Start of RECORDS SHOWN

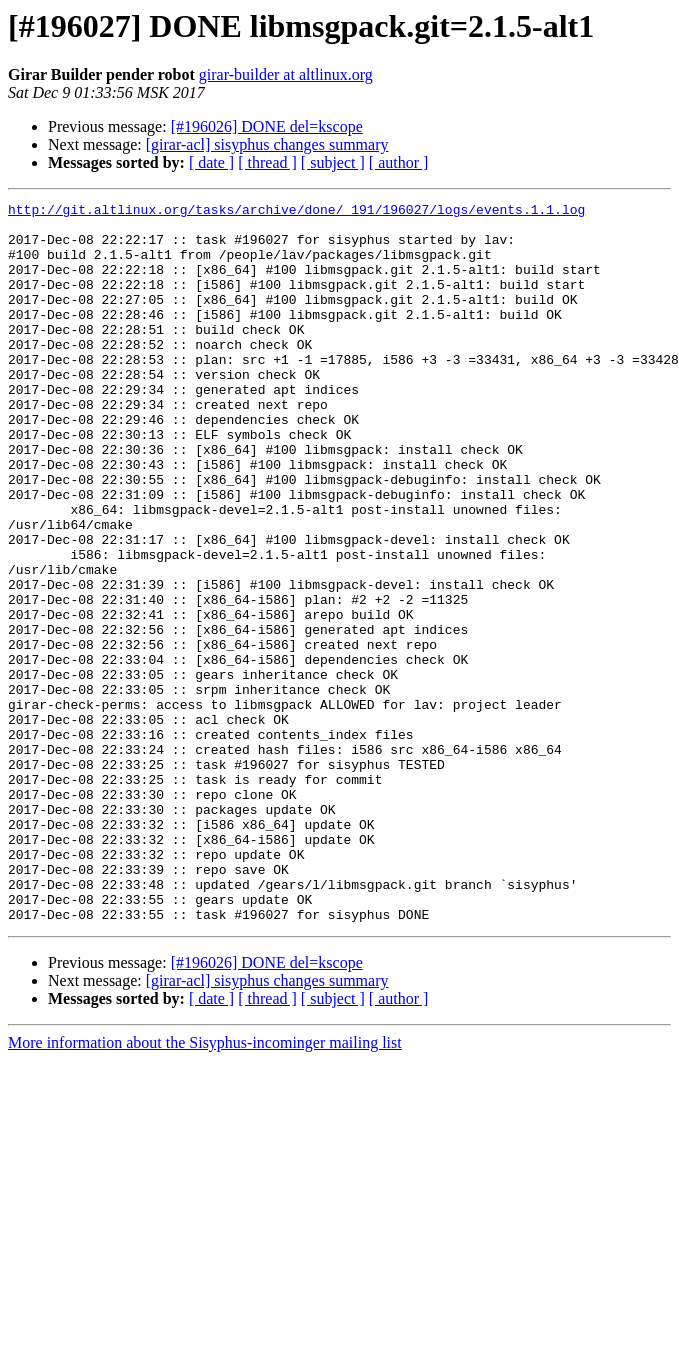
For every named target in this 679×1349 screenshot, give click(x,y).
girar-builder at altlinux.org (286, 74)
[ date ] (211, 162)
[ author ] (399, 162)
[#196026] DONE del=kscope (267, 126)
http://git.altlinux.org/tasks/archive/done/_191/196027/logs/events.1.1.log (296, 212)
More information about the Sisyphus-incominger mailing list (205, 1186)
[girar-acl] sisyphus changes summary (267, 144)
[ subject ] (333, 162)
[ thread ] (267, 162)
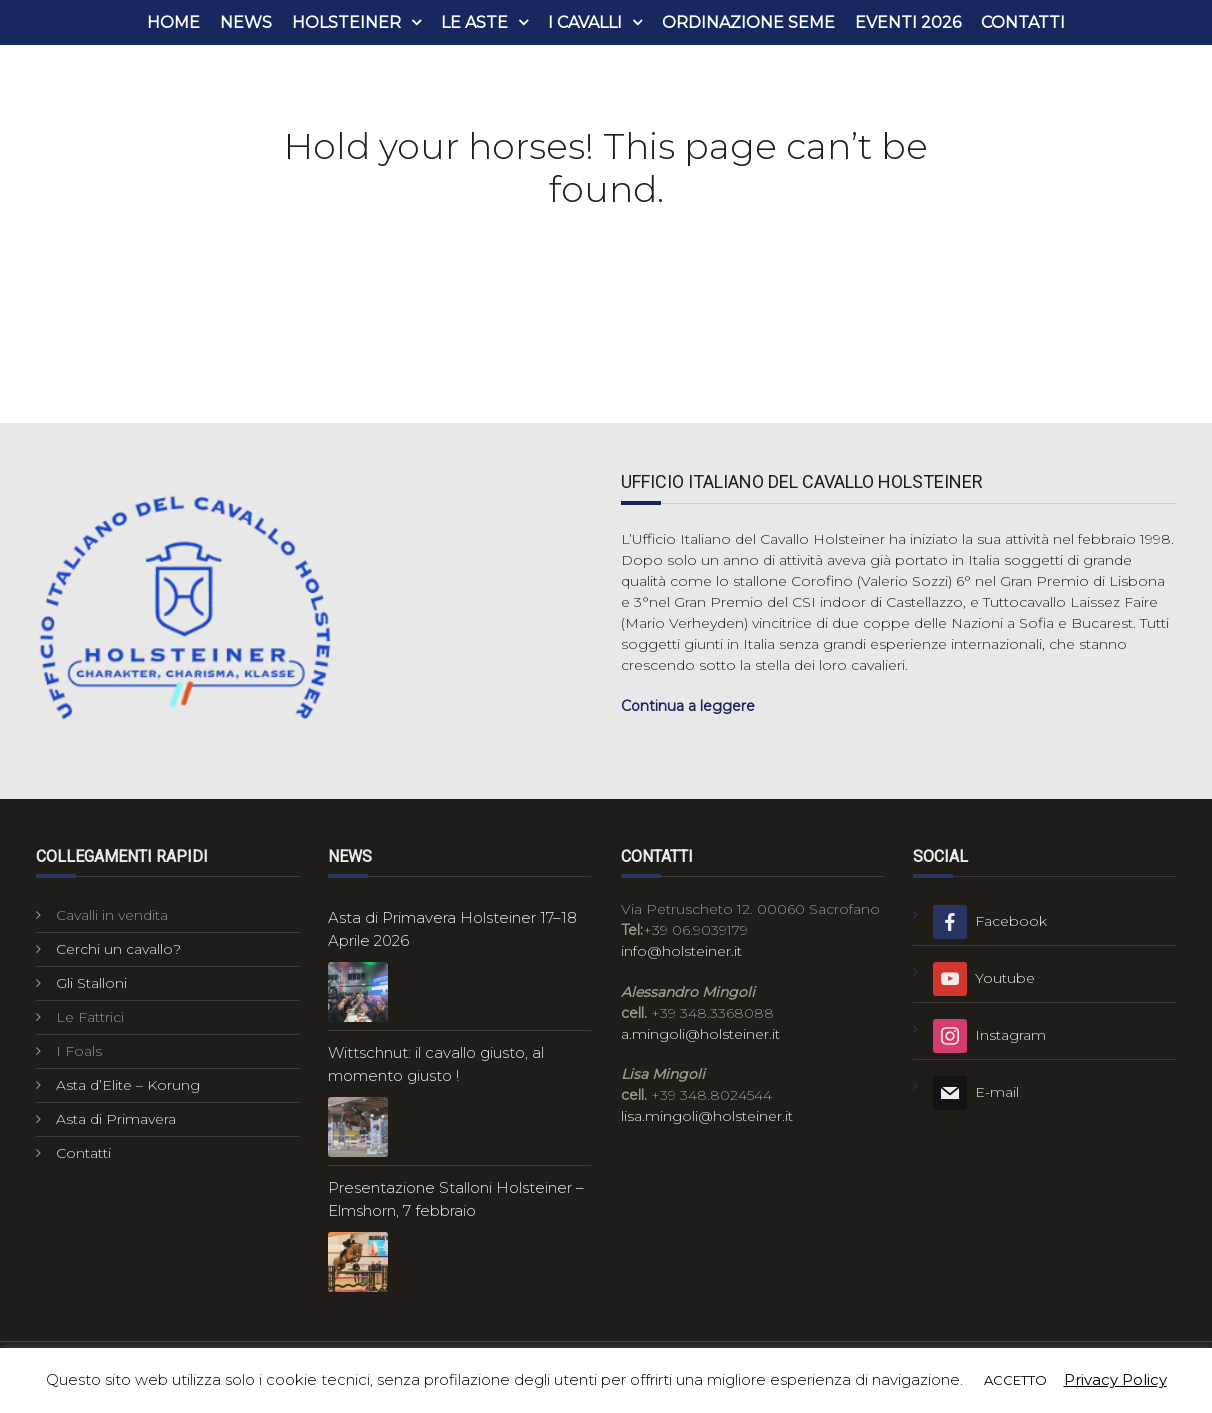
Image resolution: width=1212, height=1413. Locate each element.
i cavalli (585, 22)
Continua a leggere (688, 706)
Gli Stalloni (91, 983)
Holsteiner (346, 22)
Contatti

End of RECORDS SHOWN

WHAT IS REQUIRED –
Without changing a word, retype the data above and omit its pictures.

RESPONSE BELOW –
For every named target in this 679×1349 screenshot, give click(x,y).
girar-builder at altlinux.org (286, 74)
[ date ] (211, 162)
[ author ] (399, 162)
[#196026] DONE del=kscope (267, 126)
http://git.altlinux.org/tasks/archive/done/_191/196027/logs/events.1.1.log (296, 212)
More information about the Sisyphus-incominger mailing list (205, 1186)
[girar-acl] sisyphus changes summary (267, 144)
[ subject ] (333, 162)
[ thread ] (267, 162)
Image resolution: width=1212, height=1413. Locate each element.
i cavalli (585, 22)
Continua a leggere (688, 706)
Gli Stalloni (91, 983)
Holsteiner (346, 22)
Contatti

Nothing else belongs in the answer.